The hardest thing about space is growing food there—but while that is difficult, it is not impossible. That too will have to be bootstrapped—biomes will have to be created using soil samples and such from Earth—but once begun, such biomes will be self-sustaining. And, while we could never send all the people into space—we don’t really need to. Just send a few—they’ll take it from there . (Just make sure you have a diverse genetic sampling.)
So, to re-cap, we can do little in space until we’ve developed a foothold, using robotics—and while we can’t send all the people to space, we can send their genome. Humanity saved. But we were speaking of investments in the future. What, you may ask, do I get out of saving humanity?
Here’s the part where luck has something to do with how this all plays out. I don’t know if you’ve heard—but scientists came up with a plan for free energy a long time ago. All you have to do is create solar panels in Earth orbit and transmit the energy to the surface as microwaves. No fuel required, no pollution emitted—unlimited free power. Why don’t we do that? We don’t do that because nobody wants a microwave-cannon with the power of the sun pointed at whatever part of Earth’s surface it happens to be pointed at.
There are many things that science won’t do, or can’t do.
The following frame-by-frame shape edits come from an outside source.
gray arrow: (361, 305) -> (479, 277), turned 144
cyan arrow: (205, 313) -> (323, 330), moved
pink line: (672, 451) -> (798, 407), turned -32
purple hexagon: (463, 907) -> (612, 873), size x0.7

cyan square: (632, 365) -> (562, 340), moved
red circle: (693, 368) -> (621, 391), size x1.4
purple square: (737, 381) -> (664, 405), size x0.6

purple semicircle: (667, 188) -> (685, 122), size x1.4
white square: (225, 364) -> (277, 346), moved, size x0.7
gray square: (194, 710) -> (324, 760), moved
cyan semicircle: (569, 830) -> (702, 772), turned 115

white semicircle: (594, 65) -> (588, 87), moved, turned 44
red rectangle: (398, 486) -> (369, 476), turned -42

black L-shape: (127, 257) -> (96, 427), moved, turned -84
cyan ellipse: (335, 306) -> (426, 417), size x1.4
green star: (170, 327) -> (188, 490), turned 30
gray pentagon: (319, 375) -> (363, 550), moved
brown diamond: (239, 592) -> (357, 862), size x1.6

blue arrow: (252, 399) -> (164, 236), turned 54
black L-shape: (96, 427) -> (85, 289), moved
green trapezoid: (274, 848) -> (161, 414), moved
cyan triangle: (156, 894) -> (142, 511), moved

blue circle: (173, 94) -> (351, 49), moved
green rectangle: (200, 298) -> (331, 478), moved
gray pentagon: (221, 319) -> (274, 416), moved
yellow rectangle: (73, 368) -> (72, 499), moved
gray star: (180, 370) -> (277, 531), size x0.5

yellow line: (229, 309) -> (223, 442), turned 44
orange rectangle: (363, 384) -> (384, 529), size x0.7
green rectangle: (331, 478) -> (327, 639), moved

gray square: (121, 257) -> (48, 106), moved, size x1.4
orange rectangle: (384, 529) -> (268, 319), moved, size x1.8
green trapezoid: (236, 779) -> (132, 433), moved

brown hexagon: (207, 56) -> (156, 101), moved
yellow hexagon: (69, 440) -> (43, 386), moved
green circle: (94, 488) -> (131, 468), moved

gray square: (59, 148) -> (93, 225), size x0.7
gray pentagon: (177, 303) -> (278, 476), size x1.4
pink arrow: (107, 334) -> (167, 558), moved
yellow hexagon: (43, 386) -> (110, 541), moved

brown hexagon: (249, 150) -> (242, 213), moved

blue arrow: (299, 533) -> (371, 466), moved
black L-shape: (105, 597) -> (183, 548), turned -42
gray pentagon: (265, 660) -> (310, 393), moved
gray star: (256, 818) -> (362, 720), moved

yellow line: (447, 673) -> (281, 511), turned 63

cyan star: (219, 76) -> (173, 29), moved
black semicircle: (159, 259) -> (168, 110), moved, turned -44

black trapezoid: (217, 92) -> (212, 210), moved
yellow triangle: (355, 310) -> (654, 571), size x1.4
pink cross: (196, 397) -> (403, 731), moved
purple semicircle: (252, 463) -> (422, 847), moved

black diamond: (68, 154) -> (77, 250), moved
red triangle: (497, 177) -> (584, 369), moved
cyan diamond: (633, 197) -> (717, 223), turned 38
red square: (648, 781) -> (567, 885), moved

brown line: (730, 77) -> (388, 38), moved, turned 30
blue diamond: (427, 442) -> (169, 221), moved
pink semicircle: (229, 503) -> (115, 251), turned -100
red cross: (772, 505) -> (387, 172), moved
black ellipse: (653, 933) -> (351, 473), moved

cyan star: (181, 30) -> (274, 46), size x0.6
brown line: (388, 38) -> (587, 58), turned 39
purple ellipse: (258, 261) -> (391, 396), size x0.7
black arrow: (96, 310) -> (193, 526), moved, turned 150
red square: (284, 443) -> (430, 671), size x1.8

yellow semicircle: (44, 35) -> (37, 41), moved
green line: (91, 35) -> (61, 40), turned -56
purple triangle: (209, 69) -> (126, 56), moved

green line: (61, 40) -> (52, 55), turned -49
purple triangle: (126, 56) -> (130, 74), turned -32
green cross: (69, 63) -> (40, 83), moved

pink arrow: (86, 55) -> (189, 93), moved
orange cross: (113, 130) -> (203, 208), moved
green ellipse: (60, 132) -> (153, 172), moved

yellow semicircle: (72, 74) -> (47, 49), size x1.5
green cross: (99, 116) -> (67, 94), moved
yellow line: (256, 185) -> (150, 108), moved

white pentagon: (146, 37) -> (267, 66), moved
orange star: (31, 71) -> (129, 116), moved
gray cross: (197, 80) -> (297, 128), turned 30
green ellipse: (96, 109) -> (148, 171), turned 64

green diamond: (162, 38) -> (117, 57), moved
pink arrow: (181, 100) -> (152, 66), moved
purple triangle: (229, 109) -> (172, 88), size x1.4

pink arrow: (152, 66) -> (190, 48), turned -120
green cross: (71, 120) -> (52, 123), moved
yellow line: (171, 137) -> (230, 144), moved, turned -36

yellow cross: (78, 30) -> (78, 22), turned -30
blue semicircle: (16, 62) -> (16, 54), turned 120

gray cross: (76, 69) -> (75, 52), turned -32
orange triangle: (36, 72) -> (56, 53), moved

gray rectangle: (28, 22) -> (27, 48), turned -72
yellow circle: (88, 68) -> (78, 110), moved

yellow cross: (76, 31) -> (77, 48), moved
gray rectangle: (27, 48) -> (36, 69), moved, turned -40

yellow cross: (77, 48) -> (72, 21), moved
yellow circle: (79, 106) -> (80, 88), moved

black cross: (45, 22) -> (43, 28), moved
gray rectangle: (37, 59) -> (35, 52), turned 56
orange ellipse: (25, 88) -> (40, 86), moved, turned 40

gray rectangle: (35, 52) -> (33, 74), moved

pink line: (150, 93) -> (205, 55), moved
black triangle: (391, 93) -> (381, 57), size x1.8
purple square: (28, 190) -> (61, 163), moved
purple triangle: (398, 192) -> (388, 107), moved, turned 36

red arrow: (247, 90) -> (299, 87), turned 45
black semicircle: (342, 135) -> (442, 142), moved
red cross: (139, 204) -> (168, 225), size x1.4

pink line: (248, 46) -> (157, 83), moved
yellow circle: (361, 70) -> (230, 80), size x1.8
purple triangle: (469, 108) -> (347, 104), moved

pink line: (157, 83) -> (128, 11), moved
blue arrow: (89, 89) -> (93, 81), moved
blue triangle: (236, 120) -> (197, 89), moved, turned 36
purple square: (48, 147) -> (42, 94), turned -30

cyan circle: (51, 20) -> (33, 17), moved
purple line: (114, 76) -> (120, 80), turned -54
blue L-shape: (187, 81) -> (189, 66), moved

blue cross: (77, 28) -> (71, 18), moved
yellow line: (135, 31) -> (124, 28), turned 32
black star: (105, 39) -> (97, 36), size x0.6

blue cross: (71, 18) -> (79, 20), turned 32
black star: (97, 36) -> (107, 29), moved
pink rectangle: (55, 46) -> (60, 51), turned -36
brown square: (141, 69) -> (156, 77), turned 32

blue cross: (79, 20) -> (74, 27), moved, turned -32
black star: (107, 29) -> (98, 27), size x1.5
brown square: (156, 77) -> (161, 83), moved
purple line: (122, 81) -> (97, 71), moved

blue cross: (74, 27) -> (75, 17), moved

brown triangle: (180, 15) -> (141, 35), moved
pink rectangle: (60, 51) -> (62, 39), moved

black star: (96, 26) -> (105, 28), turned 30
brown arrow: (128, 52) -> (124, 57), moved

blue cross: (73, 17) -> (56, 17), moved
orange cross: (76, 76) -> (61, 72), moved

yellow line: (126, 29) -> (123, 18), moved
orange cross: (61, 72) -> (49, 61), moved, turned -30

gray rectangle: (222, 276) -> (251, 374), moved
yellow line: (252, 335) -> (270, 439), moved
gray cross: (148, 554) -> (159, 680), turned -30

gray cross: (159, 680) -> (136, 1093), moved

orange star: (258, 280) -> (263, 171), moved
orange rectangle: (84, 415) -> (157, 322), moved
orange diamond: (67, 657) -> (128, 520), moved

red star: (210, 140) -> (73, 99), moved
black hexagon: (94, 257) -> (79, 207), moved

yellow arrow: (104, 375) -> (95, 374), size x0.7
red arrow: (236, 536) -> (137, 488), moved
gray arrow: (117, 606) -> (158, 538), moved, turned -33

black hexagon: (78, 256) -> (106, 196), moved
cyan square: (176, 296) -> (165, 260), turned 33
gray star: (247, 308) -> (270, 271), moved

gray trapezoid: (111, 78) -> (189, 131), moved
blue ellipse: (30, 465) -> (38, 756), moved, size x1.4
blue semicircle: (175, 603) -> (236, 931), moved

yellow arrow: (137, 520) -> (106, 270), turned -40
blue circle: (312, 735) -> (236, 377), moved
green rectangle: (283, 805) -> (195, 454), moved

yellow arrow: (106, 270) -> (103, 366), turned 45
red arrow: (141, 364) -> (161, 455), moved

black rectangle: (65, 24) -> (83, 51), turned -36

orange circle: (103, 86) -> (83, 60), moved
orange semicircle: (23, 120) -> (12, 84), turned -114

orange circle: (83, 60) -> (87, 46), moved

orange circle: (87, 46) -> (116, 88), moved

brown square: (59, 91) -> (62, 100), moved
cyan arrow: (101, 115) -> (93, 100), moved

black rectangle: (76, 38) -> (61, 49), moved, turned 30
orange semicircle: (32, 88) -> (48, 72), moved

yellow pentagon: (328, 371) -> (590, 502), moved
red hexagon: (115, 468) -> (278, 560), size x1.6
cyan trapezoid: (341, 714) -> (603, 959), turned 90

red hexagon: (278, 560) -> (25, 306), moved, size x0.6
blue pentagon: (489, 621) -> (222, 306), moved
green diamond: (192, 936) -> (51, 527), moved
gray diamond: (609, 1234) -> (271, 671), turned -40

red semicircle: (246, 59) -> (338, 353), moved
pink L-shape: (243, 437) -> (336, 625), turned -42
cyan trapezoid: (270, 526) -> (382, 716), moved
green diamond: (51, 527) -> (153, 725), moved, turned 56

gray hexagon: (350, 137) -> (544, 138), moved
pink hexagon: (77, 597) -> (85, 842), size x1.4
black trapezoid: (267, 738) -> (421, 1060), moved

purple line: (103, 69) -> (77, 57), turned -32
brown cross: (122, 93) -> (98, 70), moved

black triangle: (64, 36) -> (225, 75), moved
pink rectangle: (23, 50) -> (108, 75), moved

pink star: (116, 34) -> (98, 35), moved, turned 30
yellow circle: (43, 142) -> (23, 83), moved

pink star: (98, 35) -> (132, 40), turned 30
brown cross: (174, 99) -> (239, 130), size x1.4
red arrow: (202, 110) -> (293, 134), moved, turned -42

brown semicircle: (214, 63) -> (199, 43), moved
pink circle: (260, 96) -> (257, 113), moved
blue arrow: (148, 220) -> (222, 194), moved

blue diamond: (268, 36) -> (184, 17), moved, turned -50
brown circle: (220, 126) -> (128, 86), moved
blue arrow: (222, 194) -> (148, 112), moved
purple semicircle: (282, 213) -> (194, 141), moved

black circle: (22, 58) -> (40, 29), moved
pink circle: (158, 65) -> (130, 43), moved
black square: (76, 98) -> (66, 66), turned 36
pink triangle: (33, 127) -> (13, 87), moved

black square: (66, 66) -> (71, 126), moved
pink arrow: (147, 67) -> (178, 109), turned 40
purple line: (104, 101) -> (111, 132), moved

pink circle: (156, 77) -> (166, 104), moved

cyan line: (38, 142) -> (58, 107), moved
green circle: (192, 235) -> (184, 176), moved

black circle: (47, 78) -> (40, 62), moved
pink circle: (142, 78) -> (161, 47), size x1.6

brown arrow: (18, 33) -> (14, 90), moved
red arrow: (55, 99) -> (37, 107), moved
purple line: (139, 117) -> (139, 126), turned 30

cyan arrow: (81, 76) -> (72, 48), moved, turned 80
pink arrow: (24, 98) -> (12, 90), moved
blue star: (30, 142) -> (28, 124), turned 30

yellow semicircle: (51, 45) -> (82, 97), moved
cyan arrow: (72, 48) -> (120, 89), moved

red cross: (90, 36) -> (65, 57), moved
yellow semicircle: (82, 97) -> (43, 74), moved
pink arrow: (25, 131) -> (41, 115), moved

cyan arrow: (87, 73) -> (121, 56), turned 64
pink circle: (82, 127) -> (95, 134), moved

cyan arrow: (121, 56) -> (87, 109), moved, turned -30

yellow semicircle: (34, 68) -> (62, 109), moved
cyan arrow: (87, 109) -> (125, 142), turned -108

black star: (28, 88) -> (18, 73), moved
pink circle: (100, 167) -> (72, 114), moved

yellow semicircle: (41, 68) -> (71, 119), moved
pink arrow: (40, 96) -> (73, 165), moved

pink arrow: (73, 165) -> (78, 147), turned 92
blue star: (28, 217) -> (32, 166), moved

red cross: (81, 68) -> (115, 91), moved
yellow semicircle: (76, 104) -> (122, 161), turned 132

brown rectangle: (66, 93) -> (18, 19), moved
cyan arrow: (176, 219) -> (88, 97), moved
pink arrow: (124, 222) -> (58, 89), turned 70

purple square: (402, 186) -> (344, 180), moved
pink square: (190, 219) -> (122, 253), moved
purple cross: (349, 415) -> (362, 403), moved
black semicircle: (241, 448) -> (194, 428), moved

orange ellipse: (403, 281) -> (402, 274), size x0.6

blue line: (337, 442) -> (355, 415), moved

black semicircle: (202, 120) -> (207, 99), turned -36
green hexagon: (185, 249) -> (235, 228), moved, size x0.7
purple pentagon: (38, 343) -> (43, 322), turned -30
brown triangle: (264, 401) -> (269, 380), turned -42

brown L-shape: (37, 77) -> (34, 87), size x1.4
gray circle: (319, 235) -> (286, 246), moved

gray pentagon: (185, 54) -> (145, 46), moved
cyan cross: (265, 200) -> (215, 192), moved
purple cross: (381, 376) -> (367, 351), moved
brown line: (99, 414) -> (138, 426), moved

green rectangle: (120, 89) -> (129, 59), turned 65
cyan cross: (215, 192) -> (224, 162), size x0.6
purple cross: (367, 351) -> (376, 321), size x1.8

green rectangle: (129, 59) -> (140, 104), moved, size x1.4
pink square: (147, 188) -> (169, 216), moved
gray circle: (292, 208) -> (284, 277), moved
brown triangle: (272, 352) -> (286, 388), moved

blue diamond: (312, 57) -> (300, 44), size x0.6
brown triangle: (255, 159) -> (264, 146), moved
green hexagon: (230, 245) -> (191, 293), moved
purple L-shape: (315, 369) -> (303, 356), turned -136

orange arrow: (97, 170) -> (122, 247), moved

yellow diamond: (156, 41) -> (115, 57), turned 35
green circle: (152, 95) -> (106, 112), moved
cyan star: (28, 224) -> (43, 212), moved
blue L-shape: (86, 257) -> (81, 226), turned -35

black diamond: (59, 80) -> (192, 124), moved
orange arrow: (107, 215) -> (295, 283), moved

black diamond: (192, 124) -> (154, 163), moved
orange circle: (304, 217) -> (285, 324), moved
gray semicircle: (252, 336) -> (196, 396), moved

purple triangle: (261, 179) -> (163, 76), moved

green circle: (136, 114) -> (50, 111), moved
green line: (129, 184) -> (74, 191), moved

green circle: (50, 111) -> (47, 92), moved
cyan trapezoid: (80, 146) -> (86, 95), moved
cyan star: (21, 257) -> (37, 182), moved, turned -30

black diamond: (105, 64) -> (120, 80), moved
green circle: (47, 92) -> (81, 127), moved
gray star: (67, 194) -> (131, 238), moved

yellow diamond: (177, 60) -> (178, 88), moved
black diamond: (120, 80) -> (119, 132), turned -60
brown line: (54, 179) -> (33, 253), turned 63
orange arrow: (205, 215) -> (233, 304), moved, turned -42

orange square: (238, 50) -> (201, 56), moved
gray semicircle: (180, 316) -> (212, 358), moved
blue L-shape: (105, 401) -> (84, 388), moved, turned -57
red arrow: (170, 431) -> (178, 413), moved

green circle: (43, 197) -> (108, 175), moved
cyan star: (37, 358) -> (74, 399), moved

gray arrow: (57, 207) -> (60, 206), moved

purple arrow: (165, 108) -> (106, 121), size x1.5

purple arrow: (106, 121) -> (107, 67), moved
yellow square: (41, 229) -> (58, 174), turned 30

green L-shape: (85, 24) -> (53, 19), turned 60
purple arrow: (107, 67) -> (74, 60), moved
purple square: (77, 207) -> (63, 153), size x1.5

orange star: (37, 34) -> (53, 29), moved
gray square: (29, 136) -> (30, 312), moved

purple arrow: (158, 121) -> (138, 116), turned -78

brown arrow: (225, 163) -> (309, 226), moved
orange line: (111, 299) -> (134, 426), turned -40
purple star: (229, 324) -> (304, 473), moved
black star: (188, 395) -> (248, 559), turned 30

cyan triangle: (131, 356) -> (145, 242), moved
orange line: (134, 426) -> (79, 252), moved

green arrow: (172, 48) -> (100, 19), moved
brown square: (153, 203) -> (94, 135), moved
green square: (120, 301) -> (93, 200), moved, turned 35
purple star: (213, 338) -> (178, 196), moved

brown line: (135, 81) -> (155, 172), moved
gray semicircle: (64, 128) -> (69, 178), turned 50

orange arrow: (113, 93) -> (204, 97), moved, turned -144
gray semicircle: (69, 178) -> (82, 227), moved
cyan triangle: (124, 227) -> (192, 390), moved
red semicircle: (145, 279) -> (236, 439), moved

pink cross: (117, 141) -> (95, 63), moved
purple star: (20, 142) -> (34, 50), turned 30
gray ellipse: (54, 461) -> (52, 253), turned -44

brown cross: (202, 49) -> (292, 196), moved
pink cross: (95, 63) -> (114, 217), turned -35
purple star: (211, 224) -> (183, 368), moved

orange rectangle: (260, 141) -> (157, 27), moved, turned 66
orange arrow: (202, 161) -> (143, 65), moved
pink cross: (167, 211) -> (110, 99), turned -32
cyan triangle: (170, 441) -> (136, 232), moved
If you remember, the space-shuttles always landed dead-stick (in the words of one of the pilots, ‘it flew like a brick’). If asteroid mining developed sufficiently, it could send raw materials back to earth—instead of mining for metal, we could have steel gliders in from space. Sounds crazy, I know—but it can be done.
One of the things science can’t do (right now, at least) is create a material strong enough to support Clarke’s space-elevator. But if we are lucky enough to find such materials and building techniques in the near future, we could create a conveyor belt capable of both sending things to space, and getting stuff back from space, without any great need for energy, or rockets, or rocket fuel.
If we got lucky in that way, then the development of the solar system’s resources wouldn’t just save humanity, it would save the people of Earth as well. It would provide more resources than we could imagine, it would provide a cheap and easy way for people to leave Earth—or return. It would mean that the benefits of going to space would not be confined only to the people in space.
That would be great—a lucky break for everyone. But there is no guarantee that any of this will happen—there isn’t even any guarantee that we will begin to try to do any of this. The only guarantee is that, if we do it, it won’t be easy. My only purpose in writing this is to set the facts in evidence before you.
Establishing a self-sustaining foothold in space is the big issue—everything else is a side-issue: wars, governments, even money are trivial things by comparison. It is human nature to expand—we can’t help ourselves. But we are trapped in a bottle right now, running out of room to grow—running out of materials, destroying environments. You may think of space exploration as childish—but I think of the short-sightedness of failing to go to space as even more childish. It is little different from hiding under the covers, hoping the boogeyman will go away.
In short, investing in space is a long shot, not to mention a really long-term investment that will require decades to make a return. But I believe that if we don’t develop space, no investment in anything has much of a future. So, in balance, it’s where the smart money will go. And remember—it’s not always necessary to be smart—sometimes you can simply listen to what the smart people say. And this is what they are saying, as far as I understand it.